Tell how many lines of the data include the word "mode". Nothing but the number belongs in the answer.
((
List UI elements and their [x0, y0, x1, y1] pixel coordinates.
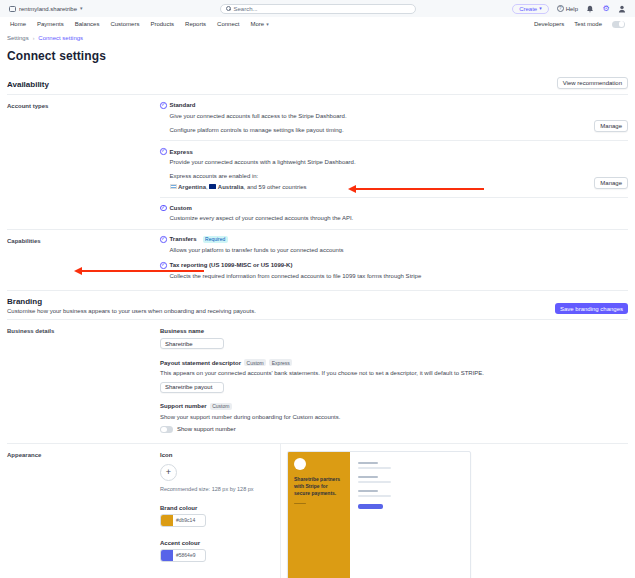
breadcrumb-separator-icon: ›	[33, 35, 35, 41]
accent-colour-label: Accent colour	[160, 540, 280, 546]
show-support-number-label: Show support number	[177, 426, 236, 432]
nav-item-customers[interactable]: Customers	[110, 21, 139, 27]
manage-standard-button[interactable]: Manage	[594, 120, 628, 132]
main-content: Connect settings Availability View recom…	[0, 49, 635, 578]
business-name-label: Business name	[160, 328, 628, 334]
manage-express-button[interactable]: Manage	[594, 177, 628, 189]
account-types-row: Account types ✓ Standard Give your conne…	[7, 95, 628, 229]
appearance-label: Appearance	[7, 444, 160, 578]
nav-item-balances[interactable]: Balances	[75, 21, 100, 27]
payout-descriptor-input[interactable]	[160, 382, 224, 393]
express-badge: Express	[269, 359, 292, 366]
skeleton-line	[358, 481, 391, 483]
chevron-down-icon: ▾	[539, 6, 542, 11]
top-bar-actions: Create ▾ ? Help ⚙	[512, 4, 626, 14]
accent-colour-input[interactable]: #5864e9	[160, 549, 206, 562]
developers-link[interactable]: Developers	[534, 21, 564, 27]
branding-preview-area: Sharetribe partners with Stripe for secu…	[280, 444, 628, 578]
skeleton-line	[358, 467, 391, 469]
business-name-group: Business name	[160, 328, 628, 349]
required-badge: Required	[203, 236, 228, 243]
account-type-express: ✓ Express Provide your connected account…	[160, 141, 628, 198]
upload-icon-button[interactable]: +	[160, 464, 177, 481]
breadcrumb-connect-settings[interactable]: Connect settings	[38, 35, 83, 41]
nav-right: Developers Test mode	[534, 21, 625, 28]
preview-accent-button	[358, 504, 383, 509]
breadcrumb: Settings › Connect settings	[0, 31, 635, 44]
branding-heading: Branding	[7, 297, 256, 306]
brand-colour-swatch	[161, 515, 173, 526]
brand-colour-label: Brand colour	[160, 505, 280, 511]
skeleton-line	[358, 490, 378, 492]
account-type-custom: ✓ Custom Customize every aspect of your …	[160, 198, 628, 229]
standard-title: Standard	[170, 102, 196, 108]
create-button[interactable]: Create ▾	[512, 4, 549, 14]
help-button[interactable]: ? Help	[557, 5, 578, 12]
nav-more-menu[interactable]: More ▾	[250, 21, 268, 27]
breadcrumb-settings[interactable]: Settings	[7, 35, 29, 41]
help-icon: ?	[557, 5, 564, 12]
nav-item-reports[interactable]: Reports	[185, 21, 206, 27]
business-name-input[interactable]	[160, 338, 224, 349]
express-title: Express	[170, 149, 193, 155]
transfers-title: Transfers	[170, 236, 197, 242]
connect-settings-page: rentmyland.sharetribe ▾ Search... Create…	[0, 0, 635, 578]
tax-reporting-title: Tax reporting (US 1099-MISC or US 1099-K…	[170, 262, 293, 268]
chevron-down-icon: ▾	[80, 6, 83, 11]
show-support-number-toggle[interactable]	[160, 426, 173, 433]
gear-icon[interactable]: ⚙	[602, 5, 610, 13]
account-name: rentmyland.sharetribe	[19, 6, 77, 12]
workspace-icon	[9, 6, 16, 12]
capabilities-row: Capabilities ✓ Transfers Required Allows…	[7, 230, 628, 290]
nav-item-connect[interactable]: Connect	[217, 21, 239, 27]
preview-brand-panel: Sharetribe partners with Stripe for secu…	[288, 452, 350, 578]
view-recommendation-button[interactable]: View recommendation	[557, 77, 628, 89]
standard-description: Give your connected accounts full access…	[170, 112, 595, 120]
custom-description: Customize every aspect of your connected…	[170, 214, 629, 222]
appearance-controls: Icon + Recommended size: 128 px by 128 p…	[160, 444, 280, 578]
branding-header: Branding Customise how your business app…	[7, 291, 628, 319]
preview-form-panel	[350, 452, 470, 578]
plus-icon: +	[166, 467, 171, 477]
accent-colour-swatch	[161, 550, 173, 561]
skeleton-line	[358, 476, 378, 478]
skeleton-line	[358, 495, 391, 497]
checkmark-icon: ✓	[160, 262, 167, 269]
bell-icon[interactable]	[586, 5, 594, 13]
brand-colour-input[interactable]: #db9c14	[160, 514, 206, 527]
chevron-down-icon: ▾	[266, 22, 269, 27]
checkmark-icon: ✓	[160, 102, 167, 109]
icon-label: Icon	[160, 452, 280, 458]
account-types-label: Account types	[7, 95, 160, 229]
support-number-label: Support number	[160, 403, 207, 409]
search-input[interactable]: Search...	[220, 4, 416, 14]
preview-dash	[294, 503, 306, 505]
account-switcher[interactable]: rentmyland.sharetribe ▾	[9, 6, 83, 12]
main-nav: Home Payments Balances Customers Product…	[0, 17, 635, 31]
branding-subtitle: Customise how your business appears to y…	[7, 308, 256, 314]
tax-reporting-description: Collects the required information from c…	[170, 272, 629, 280]
appearance-row: Appearance Icon + Recommended size: 128 …	[7, 444, 628, 578]
australia-flag-icon	[209, 184, 216, 189]
support-number-group: Support number Custom Show your support …	[160, 403, 628, 433]
nav-item-products[interactable]: Products	[150, 21, 174, 27]
standard-extra: Configure platform controls to manage se…	[170, 126, 595, 134]
capability-tax-reporting: ✓ Tax reporting (US 1099-MISC or US 1099…	[160, 256, 628, 282]
page-title: Connect settings	[7, 49, 628, 63]
test-mode-toggle[interactable]	[612, 21, 625, 28]
top-bar: rentmyland.sharetribe ▾ Search... Create…	[0, 0, 635, 17]
payout-descriptor-group: Payout statement descriptor Custom Expre…	[160, 359, 628, 392]
express-countries: Argentina, Australia, and 59 other count…	[170, 183, 595, 191]
business-details-row: Business details Business name Payout st…	[7, 320, 628, 443]
checkmark-icon: ✓	[160, 236, 167, 243]
custom-badge: Custom	[244, 359, 266, 366]
nav-item-payments[interactable]: Payments	[37, 21, 64, 27]
preview-logo-placeholder	[294, 458, 306, 470]
account-type-standard: ✓ Standard Give your connected accounts …	[160, 95, 628, 141]
express-description: Provide your connected accounts with a l…	[170, 158, 595, 166]
nav-item-home[interactable]: Home	[10, 21, 26, 27]
save-branding-changes-button[interactable]: Save branding changes	[555, 303, 628, 314]
profile-icon[interactable]	[618, 5, 626, 13]
brand-colour-value: #db9c14	[173, 517, 195, 523]
capabilities-label: Capabilities	[7, 230, 160, 282]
))
▶ Response to the exercise
2